Das Pflegepersonal berichtet auch, dass Krebspatienten mit geschwächtem Immunsystem in Fluren und anderen ungeeigneten Räumen untergebracht werden. Eine Krankenschwester konkretisiert einen Fall, bei dem sie Abschirmungen um die Patientin herum angebracht habe, diese stand „im Weg zum Personalraum und zur Toilette, so dass ständig etwas los war. Die arme Frau ist schließlich verstorben.“

Wie viele auf Fluren und in Abstellkammern behandelt werden, ist offen

Der Bericht folgt auf einen Brief, der von einer RCN-geführten Koalition an die Regierung in Westminster und den NHS England geschickt wurde. Darin werden die Beamten aufgefordert, zu veröffentlichen, wie viele Patienten in Fluren und anderen ungeeigneten Orten behandelt werden.
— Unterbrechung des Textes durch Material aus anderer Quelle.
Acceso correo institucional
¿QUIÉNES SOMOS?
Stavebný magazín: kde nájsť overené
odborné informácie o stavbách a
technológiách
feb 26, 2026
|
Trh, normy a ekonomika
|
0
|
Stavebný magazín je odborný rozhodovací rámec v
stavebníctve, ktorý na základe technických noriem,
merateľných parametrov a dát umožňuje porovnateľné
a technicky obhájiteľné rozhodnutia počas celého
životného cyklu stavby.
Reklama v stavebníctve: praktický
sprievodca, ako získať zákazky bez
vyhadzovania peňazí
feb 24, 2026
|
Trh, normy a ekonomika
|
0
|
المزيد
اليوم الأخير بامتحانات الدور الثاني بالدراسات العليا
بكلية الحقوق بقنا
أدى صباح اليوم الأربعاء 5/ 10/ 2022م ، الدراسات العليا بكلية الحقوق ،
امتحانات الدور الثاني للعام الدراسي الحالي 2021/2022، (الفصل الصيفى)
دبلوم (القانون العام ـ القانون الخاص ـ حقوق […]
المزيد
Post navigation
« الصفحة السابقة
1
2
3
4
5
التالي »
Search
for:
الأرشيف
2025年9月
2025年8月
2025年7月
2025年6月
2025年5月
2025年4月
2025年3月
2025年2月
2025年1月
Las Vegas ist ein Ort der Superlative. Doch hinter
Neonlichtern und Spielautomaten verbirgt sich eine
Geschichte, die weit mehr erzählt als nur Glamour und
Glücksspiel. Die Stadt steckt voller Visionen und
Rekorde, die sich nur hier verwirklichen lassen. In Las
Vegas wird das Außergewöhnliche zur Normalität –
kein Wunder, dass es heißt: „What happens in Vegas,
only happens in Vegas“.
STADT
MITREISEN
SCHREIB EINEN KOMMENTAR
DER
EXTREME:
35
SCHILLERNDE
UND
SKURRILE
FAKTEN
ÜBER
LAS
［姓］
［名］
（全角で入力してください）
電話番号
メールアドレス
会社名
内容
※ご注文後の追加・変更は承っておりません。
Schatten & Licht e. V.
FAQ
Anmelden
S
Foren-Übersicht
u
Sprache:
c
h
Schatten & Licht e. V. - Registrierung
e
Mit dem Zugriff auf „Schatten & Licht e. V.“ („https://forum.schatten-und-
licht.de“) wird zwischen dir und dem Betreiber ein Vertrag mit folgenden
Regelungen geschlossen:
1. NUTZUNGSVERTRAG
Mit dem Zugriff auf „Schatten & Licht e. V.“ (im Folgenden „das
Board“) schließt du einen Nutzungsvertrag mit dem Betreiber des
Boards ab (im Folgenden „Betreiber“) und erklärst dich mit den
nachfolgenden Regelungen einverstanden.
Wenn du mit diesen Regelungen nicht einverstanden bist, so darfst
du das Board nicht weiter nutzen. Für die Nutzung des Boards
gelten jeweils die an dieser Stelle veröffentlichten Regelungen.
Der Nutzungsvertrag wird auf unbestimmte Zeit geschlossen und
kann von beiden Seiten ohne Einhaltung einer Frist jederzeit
Nicola fügte hinzu: „Es ist an der Zeit, dass die Regierung mutige Maßnahmen für einen NHS ergreift, der so lange vernachlässigt worden ist. Die Minister können sich nicht vor der Verantwortung drücken und müssen erkennen, dass die Wiederherstellung der Patientenversorgung neue Investitionen erfordert, einschließlich des Aufbaus eines starken Pflegepersonals.“

Gesundheitsminister Streeting bittet um Geduld

Gesundheitsminister Wes Streeting hatte jüngst in einer Dringlichkeitsdebatte im Unterhaus die Bilanz der Labour-Regierung in Bezug auf den NHS zu verteidigen, da viele Krankenhäuser in den vergangenen Wochen aufgrund saisonaler Effekte überlastet waren. Er reagierte auf die Angriffe der Konservativen, indem er laut Guadian erklärte, dass „die Korridorpflege unter der vorherigen Regierung in den NHS-Krankenhäusern zur Normalität wurde. Sie ist unsicher, würdelos, eine grausame Folge von 14 Jahren Versagen des NHS, und ich bin entschlossen, sie in die Geschichtsbücher zu verbannen.“

Streeting fügte hinzu, dass die Regierung zwar das Ziel habe, die Zustände zu beenden, „aber ich kann und werde nicht versprechen, dass es im kommenden Jahr keine Patienten mehr geben wird, die in Korridoren behandelt werden. Es wird Zeit brauchen, um den Schaden, der unserem NHS zugefügt wurde, rückgängig zu machen“.